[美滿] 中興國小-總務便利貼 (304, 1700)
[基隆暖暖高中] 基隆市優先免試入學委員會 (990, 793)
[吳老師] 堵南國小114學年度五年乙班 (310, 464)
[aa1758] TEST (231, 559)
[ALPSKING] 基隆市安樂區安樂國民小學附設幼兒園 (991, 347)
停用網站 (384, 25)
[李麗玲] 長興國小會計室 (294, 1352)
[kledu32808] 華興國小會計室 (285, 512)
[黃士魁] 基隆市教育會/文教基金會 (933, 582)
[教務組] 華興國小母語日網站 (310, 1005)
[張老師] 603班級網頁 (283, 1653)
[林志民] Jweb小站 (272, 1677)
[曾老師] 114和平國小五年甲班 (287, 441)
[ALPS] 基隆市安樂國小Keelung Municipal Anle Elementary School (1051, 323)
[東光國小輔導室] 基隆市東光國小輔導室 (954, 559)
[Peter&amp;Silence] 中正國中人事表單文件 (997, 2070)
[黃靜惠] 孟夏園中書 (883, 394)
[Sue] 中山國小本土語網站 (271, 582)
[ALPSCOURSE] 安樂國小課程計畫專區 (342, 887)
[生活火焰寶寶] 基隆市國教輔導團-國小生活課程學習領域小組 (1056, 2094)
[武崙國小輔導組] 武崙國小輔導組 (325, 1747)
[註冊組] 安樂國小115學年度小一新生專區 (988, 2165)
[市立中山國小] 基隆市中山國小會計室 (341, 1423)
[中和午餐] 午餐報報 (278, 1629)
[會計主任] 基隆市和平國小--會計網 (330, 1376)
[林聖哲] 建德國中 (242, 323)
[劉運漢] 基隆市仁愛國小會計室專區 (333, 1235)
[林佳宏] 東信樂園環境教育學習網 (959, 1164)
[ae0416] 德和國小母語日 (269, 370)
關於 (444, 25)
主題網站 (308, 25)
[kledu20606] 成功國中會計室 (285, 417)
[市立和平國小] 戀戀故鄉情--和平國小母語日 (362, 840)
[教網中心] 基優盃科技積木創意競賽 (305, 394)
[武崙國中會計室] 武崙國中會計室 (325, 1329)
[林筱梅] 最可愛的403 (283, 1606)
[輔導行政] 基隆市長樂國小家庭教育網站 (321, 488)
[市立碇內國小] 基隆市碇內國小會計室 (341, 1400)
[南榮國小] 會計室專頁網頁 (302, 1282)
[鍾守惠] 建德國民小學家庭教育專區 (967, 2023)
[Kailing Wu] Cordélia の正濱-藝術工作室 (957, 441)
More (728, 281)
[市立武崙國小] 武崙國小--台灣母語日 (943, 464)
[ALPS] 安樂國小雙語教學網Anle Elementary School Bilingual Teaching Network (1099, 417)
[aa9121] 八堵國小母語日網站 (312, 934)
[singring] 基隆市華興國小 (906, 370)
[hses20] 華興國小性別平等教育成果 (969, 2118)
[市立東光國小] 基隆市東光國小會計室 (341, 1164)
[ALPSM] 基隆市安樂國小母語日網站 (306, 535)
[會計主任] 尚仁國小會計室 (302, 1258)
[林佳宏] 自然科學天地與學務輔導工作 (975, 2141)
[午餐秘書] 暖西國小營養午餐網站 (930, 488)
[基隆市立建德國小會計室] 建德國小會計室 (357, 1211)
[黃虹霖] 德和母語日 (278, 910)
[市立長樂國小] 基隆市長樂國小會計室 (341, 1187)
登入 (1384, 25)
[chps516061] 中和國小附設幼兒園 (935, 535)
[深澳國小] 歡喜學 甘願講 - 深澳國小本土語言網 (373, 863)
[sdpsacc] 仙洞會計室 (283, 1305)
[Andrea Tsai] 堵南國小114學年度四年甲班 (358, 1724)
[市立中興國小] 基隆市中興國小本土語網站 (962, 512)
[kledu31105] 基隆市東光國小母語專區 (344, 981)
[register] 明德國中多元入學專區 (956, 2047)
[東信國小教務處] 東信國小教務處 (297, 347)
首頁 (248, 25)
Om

• **GOAL OF THE EXERCISE**
Filter the data above down to lines with the word "Elementary", and copy them.

• **SOLUTION TO THIS PROBLEM**
[ALPS] 基隆市安樂國小Keelung Municipal Anle Elementary School (1051, 323)
[ALPS] 安樂國小雙語教學網Anle Elementary School Bilingual Teaching Network (1099, 417)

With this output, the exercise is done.